**Brief**
Take the entries below and reproduce exactly the portion that begins at the line containing "Termos de Uso" and ends at the line containing "Блюда и подносы", keeping both ends, dropping pictures, and adding nothing else.

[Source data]

--

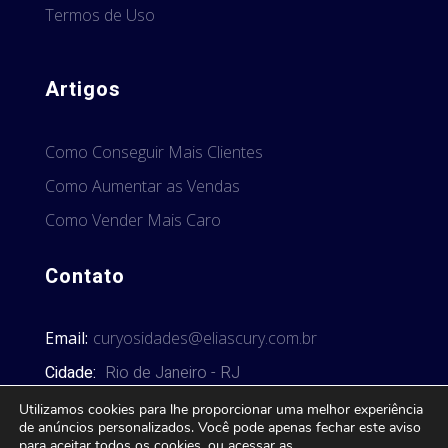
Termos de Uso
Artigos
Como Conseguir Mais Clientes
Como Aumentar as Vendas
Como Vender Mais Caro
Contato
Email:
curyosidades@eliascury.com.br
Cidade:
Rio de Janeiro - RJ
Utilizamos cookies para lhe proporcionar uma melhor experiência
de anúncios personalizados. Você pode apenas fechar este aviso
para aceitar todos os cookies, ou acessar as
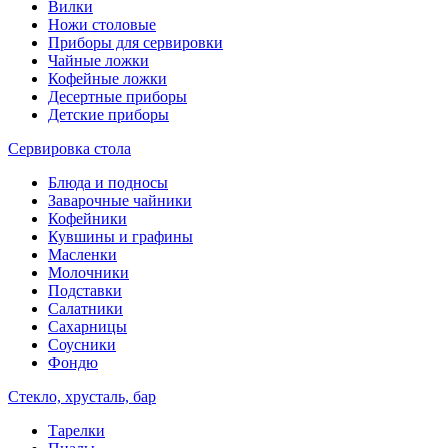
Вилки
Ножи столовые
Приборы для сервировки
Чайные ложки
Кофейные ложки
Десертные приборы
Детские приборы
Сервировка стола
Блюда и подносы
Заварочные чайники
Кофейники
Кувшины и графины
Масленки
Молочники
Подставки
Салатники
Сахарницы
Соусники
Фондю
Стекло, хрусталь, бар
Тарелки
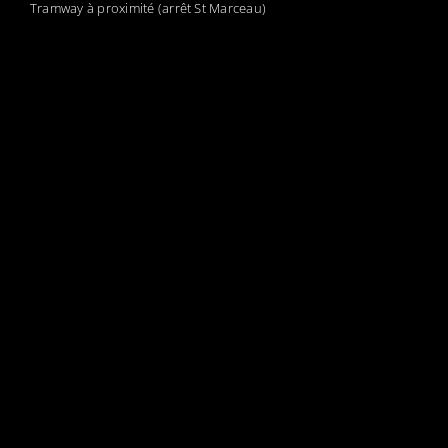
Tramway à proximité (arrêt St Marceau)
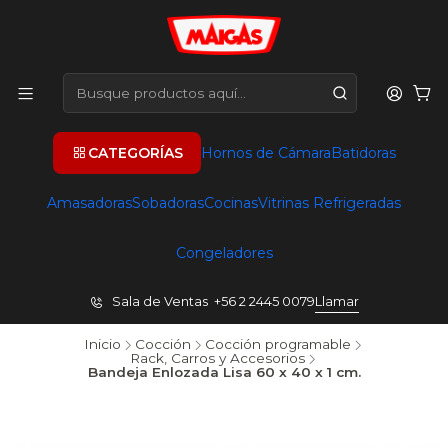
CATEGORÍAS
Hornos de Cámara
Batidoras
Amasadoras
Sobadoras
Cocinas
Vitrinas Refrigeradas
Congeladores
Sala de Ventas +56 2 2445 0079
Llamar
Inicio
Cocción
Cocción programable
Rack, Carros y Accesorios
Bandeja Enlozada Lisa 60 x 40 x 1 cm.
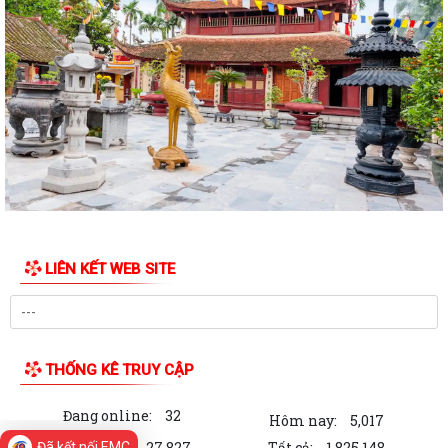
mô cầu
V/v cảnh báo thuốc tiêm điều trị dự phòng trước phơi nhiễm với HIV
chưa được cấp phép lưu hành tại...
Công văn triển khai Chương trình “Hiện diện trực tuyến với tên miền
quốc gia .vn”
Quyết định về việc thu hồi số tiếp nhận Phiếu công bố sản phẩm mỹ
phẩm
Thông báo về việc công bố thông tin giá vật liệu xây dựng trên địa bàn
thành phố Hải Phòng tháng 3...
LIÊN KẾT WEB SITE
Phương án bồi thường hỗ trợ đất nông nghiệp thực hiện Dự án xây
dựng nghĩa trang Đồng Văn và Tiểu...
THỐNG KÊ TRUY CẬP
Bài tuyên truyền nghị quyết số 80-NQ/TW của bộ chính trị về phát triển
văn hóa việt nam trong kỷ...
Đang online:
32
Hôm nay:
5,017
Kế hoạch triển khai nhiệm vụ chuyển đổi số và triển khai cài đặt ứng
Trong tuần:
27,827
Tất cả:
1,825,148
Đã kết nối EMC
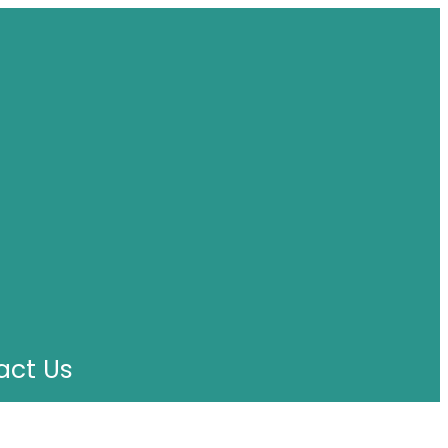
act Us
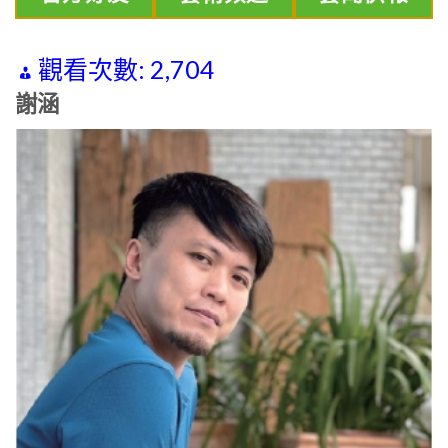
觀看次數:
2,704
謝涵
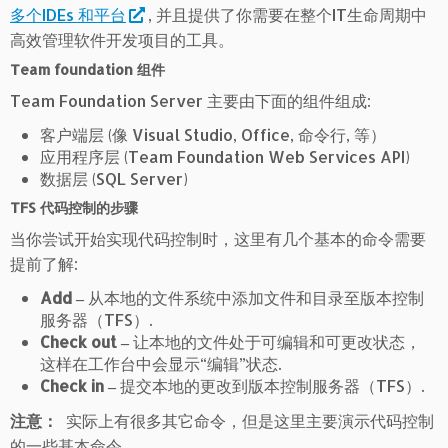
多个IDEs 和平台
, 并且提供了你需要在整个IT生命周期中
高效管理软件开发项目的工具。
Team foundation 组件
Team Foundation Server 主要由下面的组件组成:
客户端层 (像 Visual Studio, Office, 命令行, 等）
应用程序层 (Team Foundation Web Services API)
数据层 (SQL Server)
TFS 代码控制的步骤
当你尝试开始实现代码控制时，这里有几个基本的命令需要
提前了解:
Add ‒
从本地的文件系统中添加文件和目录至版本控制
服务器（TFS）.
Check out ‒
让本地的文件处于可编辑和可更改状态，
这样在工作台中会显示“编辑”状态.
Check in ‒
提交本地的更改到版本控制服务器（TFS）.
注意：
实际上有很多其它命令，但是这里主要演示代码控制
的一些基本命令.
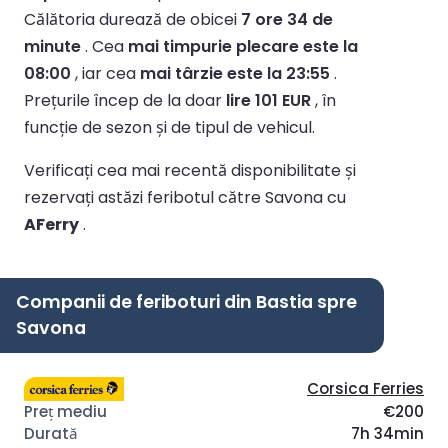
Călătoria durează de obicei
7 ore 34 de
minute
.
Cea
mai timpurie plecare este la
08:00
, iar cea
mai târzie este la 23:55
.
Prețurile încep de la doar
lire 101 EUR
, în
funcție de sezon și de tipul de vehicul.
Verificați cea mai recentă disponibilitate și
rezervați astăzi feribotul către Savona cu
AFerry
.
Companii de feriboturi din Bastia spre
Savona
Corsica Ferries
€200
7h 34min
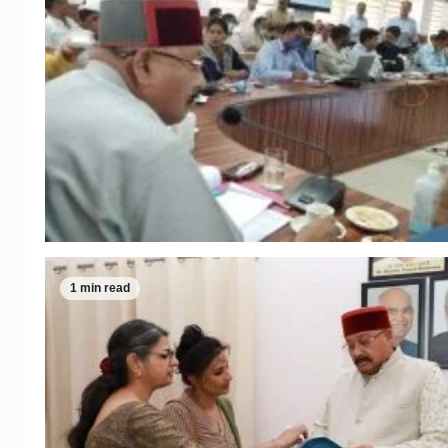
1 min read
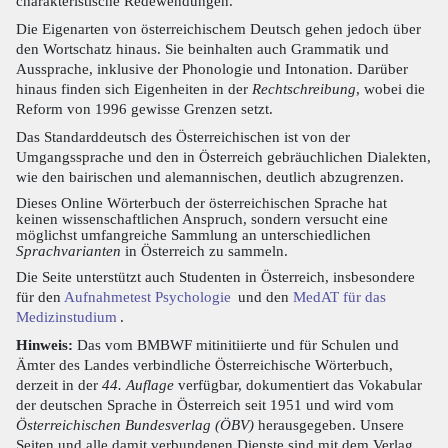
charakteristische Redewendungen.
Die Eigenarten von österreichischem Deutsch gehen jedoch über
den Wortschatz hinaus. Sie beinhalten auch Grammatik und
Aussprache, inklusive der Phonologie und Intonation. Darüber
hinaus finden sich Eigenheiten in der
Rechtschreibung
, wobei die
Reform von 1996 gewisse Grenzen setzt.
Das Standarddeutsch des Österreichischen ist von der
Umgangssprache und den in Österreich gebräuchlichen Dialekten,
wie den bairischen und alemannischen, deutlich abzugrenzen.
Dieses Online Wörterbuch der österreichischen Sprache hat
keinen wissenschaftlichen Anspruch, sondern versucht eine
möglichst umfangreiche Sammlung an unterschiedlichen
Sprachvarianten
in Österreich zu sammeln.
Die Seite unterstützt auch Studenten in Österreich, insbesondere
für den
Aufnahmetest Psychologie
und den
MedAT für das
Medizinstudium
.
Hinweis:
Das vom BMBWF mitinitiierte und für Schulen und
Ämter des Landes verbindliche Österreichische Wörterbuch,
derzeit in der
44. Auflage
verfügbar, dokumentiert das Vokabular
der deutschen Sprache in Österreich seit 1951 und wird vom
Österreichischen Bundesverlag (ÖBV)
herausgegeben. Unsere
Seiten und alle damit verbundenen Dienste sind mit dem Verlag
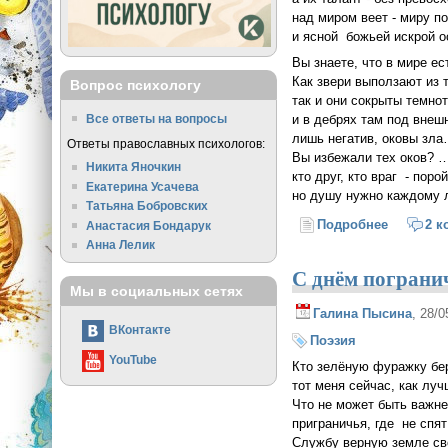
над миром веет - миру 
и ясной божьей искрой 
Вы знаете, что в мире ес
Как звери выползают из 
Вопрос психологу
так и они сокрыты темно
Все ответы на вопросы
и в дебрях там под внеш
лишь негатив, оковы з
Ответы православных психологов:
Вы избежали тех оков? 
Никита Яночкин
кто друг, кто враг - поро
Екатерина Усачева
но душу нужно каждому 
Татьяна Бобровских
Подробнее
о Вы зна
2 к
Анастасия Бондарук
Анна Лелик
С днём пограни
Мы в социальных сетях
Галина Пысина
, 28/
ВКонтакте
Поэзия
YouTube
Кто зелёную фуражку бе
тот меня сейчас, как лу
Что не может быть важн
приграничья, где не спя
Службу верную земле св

--

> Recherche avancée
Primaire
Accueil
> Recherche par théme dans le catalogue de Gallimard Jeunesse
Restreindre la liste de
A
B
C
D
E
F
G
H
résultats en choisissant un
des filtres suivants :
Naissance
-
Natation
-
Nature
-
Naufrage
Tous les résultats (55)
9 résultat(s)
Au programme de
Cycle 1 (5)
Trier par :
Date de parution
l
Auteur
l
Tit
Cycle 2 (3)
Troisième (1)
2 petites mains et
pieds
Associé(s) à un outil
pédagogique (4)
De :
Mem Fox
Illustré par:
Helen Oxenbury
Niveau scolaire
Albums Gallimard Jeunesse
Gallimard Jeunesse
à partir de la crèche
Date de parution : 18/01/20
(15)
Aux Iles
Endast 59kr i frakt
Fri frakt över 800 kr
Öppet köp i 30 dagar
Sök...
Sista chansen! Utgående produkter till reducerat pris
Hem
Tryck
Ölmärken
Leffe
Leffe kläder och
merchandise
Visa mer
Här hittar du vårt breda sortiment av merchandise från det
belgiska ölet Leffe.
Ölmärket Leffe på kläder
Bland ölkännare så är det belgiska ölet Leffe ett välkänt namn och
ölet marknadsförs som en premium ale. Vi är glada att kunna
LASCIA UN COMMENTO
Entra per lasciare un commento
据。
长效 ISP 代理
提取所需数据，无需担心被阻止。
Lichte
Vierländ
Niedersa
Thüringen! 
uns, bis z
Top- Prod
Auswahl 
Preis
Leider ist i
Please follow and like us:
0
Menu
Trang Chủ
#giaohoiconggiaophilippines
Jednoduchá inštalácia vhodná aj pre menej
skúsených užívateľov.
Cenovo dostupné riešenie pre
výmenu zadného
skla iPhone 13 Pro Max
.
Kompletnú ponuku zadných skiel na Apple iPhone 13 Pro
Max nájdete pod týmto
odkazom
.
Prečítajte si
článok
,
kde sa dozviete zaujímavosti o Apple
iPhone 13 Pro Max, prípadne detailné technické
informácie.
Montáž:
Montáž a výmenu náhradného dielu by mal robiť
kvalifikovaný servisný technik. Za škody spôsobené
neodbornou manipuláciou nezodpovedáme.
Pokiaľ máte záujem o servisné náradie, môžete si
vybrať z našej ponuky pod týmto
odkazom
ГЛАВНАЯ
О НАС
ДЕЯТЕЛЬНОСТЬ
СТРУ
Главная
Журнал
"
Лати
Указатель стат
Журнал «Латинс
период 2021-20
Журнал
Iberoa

--

**Answer box**
Termos de Uso
Artigos
Como Conseguir Mais Clientes
Como Aumentar as Vendas
Como Vender Mais Caro
Contato
Email:
curyosidades@eliascury.com.br
Cidade:
Rio de Janeiro - RJ
Utilizamos cookies para lhe proporcionar uma melhor experiência
de anúncios personalizados. Você pode apenas fechar este aviso
para aceitar todos os cookies, ou acessar as
Вилки
Ножи столовые
Приборы для сервировки
Чайные ложки
Кофейные ложки
Десертные приборы
Детские приборы
Сервировка стола
Блюда и подносы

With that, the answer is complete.